# Activity
In the listing below, find the line with "of your interests." and the line with "have collected elsewhere.". Repeat those two lines and all lines between them exactly.

# Entries provided
======

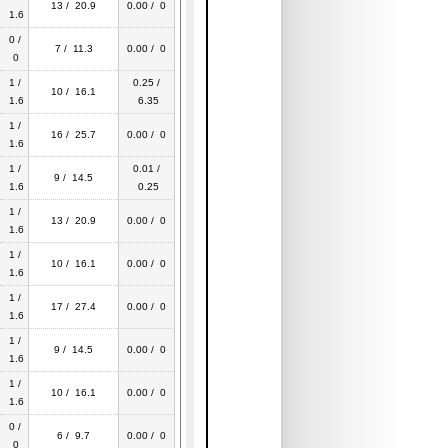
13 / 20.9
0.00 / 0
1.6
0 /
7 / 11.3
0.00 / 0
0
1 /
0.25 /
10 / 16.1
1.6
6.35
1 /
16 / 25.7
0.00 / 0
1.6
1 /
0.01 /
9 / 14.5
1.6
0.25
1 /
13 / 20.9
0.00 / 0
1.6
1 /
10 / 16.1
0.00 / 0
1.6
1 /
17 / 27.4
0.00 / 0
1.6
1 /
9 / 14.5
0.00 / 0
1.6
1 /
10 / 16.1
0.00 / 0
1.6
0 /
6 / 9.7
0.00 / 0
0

======

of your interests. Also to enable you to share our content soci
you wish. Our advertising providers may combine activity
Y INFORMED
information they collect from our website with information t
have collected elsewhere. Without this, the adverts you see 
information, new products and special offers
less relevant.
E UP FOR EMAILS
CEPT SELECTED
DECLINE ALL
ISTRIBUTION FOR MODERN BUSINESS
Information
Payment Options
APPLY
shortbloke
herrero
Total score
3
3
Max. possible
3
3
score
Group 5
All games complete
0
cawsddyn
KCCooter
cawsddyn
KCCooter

======

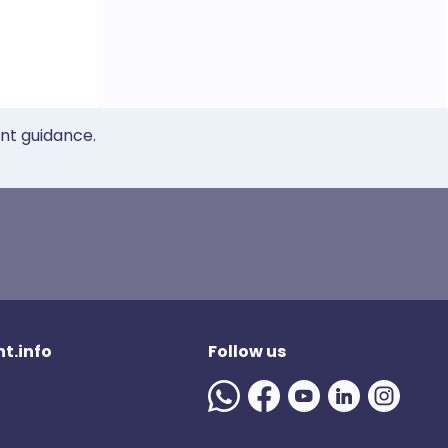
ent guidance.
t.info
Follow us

======

# The completed task
of your interests. Also to enable you to share our content soci
you wish. Our advertising providers may combine activity
Y INFORMED
information they collect from our website with information t
have collected elsewhere. Without this, the adverts you see 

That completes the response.